→ **Assignment**: Every line of the material that includes the word "More" is to be shown.
^^^^^^^^
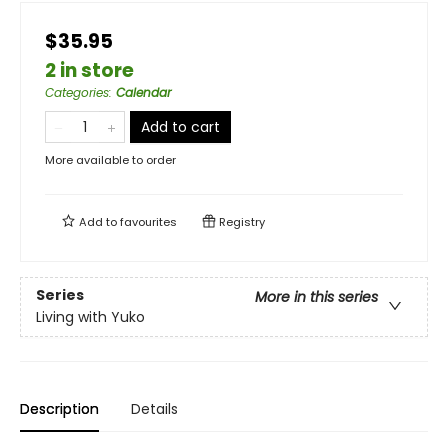
$35.95
2 in store
Categories
:
Calendar
Add to cart
More available to order
Add to
favourites
Registry
Series
More in this series
Living with Yuko
Description
Details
^^^^^^^^
→ **Answer for this exercise**:
More available to order
More in this series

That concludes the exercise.